_Available data_
○ ○ ○ ○
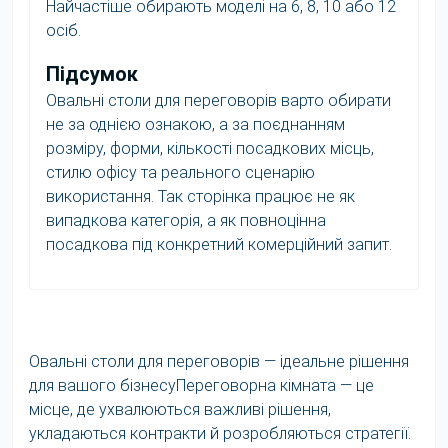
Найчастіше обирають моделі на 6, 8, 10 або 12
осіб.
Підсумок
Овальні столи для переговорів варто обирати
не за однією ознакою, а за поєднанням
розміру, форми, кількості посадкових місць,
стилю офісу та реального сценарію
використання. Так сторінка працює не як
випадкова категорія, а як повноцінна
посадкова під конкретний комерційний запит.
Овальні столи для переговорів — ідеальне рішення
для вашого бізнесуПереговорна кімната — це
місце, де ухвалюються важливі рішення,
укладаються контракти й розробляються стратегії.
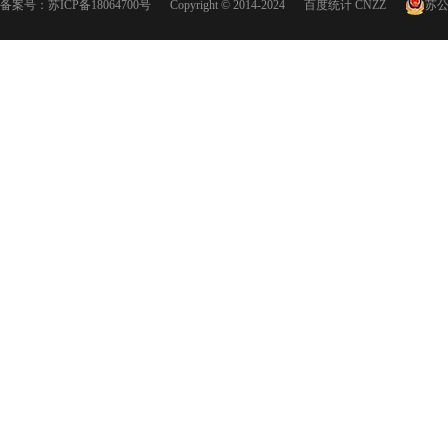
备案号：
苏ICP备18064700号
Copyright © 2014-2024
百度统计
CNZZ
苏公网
○ ○ ○ ○
_Task statement_
All the records need to be set down word for word, with the images left out.

_Answer section_
Найчастіше обирають моделі на 6, 8, 10 або 12
осіб.
Підсумок
Овальні столи для переговорів варто обирати
не за однією ознакою, а за поєднанням
розміру, форми, кількості посадкових місць,
стилю офісу та реального сценарію
використання. Так сторінка працює не як
випадкова категорія, а як повноцінна
посадкова під конкретний комерційний запит.
Овальні столи для переговорів — ідеальне рішення
для вашого бізнесуПереговорна кімната — це
місце, де ухвалюються важливі рішення,
укладаються контракти й розробляються стратегії.
备案号：
苏ICP备18064700号
Copyright © 2014-2024
百度统计
CNZZ
苏公网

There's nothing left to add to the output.